Hay una pregunta que no deja de dar vueltas en mi cabeza: ¿por qué los adultos siempre le restan importancia a lo que sienten o piensan los niños y los adolescentes?
De verdad, ¿en qué momento decidieron que, por tener menos años, nuestras emociones valen menos? Parece que, si un adulto está triste, está pasando por un mal momento; pero si un adolescente está triste, enseguida dicen que "ya se le va a pasar" o que "son cosas de la edad". Como si todo lo que sentimos fuera una exageración.

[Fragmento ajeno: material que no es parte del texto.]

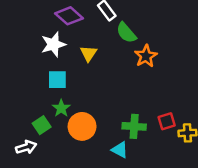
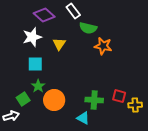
green semicircle: (126, 33) -> (88, 28), turned -36
orange star: (146, 56) -> (103, 46), turned -30
red square: (167, 121) -> (119, 96), turned 32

Lo que más me molesta es que muchos adultos olvidan que alguna vez también tuvieron nuestra edad. Ellos también se sintieron inseguros, tuvieron miedo, lloraron por alguien, discutieron con sus padres o sintieron que el mundo se les venía encima. Pero, cuando nos pasa a nosotros, actúan como si nuestros problemas fueran insignificantes solo porque todavía no pagamos cuentas o no tenemos un trabajo.
No digo que los adolescentes siempre tengamos la razón. Claro que nos equivocamos, igual que cualquier persona. Pero equivocarse no significa que nuestras emociones sean falsas o que nuestras opiniones no merezcan ser escuchadas. A veces lo único que necesitamos es que alguien nos escuche sin decirnos que estamos exagerando.
Siento que muchos adultos creen que crecer significa dejar de sentir con intensidad, cuando en realidad todos seguimos sintiendo miedo, tristeza, enojo y felicidad. La diferencia es que nosotros todavía estamos aprendiendo a entender todo eso, y justamente por eso necesitamos que nos acompañen, no que minimicen lo que nos pasa.
Ojalá algún día dejen de vernos como personas "demasiado jóvenes para entender" y empiecen a vernos como lo que realmente somos: personas. Porque tener menos edad no hace que nuestros sentimientos valgan menos. Solo significa que estamos viviendo esta etapa por primera vez, y eso ya es bastante difícil como para que encima nos hagan sentir que nuestra voz no importa.